== Problem statement ==
Across the entries below, how many lines have the word "placed" in them? Respond with only the number.

[Stored data entries]
● ● ● ● ● ● ●

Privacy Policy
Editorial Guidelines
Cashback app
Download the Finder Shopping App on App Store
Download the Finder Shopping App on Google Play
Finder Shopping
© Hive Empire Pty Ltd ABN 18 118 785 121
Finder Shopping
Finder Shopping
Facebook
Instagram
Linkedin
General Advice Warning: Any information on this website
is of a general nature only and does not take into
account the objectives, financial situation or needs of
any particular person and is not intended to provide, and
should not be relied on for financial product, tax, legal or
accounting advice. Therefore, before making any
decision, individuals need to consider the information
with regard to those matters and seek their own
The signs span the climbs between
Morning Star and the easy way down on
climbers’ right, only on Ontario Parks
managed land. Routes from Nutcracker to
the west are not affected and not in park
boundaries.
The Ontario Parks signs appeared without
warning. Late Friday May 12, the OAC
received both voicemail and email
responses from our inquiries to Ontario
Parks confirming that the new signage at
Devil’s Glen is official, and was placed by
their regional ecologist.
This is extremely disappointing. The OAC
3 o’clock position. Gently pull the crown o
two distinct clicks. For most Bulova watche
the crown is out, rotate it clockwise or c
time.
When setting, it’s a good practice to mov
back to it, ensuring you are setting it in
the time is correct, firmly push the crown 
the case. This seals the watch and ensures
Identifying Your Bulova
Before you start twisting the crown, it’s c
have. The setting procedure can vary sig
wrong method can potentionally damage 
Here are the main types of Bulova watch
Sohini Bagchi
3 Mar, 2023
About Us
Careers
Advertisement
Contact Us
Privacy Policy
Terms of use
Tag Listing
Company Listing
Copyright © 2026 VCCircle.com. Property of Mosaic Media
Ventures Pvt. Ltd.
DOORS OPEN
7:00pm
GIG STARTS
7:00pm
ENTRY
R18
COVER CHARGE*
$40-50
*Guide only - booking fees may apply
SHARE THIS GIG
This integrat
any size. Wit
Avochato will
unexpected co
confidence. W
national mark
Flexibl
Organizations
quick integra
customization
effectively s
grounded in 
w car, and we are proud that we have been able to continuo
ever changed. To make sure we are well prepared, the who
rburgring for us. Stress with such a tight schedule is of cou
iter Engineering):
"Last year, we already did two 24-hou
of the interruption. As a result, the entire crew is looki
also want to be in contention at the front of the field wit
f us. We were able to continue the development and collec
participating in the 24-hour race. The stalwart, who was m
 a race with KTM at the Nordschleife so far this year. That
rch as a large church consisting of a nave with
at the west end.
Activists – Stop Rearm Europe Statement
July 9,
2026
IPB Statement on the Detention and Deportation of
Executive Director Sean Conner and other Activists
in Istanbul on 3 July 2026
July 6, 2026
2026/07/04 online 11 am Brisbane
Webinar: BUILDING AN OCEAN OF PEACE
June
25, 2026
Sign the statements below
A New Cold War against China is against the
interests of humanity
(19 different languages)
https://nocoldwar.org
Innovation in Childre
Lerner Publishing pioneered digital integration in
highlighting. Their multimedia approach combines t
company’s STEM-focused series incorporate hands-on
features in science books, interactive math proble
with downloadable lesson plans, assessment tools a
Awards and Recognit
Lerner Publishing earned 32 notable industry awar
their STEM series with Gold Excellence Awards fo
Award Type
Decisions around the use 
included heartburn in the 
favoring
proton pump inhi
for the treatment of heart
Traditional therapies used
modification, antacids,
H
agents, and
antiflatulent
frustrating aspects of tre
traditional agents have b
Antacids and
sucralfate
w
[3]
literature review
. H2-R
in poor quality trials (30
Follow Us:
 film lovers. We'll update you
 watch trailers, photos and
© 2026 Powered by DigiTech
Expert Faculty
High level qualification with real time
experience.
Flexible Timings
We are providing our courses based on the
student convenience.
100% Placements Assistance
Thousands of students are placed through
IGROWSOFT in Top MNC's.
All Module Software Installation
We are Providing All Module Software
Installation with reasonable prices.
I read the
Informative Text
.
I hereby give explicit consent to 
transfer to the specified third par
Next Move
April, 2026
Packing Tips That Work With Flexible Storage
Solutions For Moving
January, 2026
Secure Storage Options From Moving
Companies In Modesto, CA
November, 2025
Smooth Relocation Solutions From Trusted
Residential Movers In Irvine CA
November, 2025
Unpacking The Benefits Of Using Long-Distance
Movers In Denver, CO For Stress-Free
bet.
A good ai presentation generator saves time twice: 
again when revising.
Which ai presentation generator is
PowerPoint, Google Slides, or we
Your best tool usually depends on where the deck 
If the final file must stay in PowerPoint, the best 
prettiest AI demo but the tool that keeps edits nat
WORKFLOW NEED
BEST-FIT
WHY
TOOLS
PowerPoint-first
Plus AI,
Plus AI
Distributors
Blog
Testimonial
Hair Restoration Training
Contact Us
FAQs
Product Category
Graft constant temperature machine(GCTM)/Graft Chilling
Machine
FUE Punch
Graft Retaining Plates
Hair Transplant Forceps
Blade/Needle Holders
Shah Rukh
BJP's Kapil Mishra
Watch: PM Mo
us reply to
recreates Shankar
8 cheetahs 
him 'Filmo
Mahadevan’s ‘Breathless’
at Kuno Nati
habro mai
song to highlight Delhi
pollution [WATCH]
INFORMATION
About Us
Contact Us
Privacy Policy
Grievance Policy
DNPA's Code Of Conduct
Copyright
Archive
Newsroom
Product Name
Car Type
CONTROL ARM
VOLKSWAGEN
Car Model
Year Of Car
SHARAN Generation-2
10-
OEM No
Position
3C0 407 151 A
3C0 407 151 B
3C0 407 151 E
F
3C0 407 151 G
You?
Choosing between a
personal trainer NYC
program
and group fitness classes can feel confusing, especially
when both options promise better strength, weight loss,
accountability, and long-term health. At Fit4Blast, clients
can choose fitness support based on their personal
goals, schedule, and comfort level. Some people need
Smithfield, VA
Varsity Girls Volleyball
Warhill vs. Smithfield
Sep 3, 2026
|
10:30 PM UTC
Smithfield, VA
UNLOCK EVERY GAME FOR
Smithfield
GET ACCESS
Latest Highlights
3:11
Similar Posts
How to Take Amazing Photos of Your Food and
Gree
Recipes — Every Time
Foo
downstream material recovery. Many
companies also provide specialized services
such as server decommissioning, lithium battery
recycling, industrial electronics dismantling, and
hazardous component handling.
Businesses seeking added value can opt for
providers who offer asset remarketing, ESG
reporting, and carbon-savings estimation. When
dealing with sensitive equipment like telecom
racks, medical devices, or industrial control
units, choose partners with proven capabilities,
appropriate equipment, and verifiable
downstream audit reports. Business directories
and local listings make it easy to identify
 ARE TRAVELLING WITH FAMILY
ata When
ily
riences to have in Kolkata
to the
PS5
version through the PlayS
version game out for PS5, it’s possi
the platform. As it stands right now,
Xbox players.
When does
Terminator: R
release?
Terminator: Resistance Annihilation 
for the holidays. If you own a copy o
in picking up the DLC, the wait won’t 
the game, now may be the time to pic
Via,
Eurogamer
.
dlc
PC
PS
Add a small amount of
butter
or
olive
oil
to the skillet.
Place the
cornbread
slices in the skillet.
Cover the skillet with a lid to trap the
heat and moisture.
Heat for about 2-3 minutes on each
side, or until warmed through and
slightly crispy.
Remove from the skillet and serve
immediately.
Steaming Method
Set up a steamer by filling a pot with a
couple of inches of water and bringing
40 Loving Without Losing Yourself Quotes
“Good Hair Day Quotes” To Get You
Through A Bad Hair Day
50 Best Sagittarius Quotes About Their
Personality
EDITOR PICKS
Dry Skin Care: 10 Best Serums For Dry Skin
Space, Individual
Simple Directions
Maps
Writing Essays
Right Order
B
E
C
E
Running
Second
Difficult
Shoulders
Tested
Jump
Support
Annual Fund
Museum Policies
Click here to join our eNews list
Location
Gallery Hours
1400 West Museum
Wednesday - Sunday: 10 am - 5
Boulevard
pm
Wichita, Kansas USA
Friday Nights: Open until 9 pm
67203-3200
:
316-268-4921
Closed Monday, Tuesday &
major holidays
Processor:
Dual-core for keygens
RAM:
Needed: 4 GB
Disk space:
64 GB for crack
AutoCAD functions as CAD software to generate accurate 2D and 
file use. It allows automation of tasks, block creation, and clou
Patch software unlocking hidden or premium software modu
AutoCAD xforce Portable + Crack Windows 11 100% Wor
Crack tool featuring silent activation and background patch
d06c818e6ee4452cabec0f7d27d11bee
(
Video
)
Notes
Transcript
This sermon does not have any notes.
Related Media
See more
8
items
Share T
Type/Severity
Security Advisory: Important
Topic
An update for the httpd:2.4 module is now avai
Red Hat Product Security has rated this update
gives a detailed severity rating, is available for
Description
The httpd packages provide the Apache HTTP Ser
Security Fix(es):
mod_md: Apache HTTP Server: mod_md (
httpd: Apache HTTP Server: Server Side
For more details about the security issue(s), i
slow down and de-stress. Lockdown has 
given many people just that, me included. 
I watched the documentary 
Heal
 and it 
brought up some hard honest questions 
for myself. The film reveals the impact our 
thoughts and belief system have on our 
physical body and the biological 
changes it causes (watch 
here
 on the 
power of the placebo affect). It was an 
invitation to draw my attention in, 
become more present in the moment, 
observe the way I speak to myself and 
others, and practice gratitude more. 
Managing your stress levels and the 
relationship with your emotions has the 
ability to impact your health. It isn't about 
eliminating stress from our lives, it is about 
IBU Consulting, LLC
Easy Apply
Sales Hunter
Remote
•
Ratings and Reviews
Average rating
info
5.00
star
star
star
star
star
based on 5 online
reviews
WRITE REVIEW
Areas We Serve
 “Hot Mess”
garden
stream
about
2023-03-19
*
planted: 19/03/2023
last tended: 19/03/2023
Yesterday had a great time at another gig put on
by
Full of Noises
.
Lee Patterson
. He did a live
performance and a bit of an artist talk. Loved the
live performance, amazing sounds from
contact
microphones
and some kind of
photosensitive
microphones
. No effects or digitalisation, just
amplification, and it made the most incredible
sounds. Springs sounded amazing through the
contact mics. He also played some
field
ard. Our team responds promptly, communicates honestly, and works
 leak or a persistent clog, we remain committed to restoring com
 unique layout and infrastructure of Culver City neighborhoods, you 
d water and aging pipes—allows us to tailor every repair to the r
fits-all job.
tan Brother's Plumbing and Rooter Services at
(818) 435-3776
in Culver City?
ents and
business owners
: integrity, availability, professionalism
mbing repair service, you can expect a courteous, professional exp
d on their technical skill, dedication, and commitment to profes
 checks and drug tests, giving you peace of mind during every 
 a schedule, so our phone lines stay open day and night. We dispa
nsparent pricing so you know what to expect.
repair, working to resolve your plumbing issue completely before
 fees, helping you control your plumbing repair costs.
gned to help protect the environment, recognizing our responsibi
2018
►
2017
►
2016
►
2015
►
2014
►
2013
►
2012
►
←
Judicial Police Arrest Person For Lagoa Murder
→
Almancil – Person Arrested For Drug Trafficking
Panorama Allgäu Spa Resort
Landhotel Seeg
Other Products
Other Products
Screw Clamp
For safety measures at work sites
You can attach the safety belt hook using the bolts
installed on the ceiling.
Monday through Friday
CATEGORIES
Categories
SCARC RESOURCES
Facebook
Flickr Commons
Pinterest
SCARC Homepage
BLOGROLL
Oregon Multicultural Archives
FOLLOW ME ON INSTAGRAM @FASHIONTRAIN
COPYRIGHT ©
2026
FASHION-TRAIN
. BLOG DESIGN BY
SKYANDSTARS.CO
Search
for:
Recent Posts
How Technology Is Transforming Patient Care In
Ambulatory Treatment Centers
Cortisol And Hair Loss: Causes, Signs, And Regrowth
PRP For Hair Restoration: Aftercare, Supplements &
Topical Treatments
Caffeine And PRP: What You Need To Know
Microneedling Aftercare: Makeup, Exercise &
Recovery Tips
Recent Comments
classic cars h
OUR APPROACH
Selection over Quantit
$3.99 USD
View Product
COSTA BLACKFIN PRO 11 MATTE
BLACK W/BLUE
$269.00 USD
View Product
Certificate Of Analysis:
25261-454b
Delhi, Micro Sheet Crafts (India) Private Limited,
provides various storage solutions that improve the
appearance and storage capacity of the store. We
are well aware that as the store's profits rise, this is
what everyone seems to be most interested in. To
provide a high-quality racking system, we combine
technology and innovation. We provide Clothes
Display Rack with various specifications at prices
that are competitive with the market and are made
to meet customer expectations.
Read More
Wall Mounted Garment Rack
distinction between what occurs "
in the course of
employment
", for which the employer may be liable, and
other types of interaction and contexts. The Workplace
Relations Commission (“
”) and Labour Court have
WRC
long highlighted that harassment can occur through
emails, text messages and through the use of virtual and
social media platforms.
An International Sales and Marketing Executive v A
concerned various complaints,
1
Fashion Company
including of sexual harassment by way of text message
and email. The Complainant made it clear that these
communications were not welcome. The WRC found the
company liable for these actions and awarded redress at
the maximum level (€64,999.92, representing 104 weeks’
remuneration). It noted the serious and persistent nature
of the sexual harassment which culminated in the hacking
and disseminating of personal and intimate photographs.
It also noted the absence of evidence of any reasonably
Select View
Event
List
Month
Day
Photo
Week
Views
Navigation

● ● ● ● ● ● ●

== Task result ==
2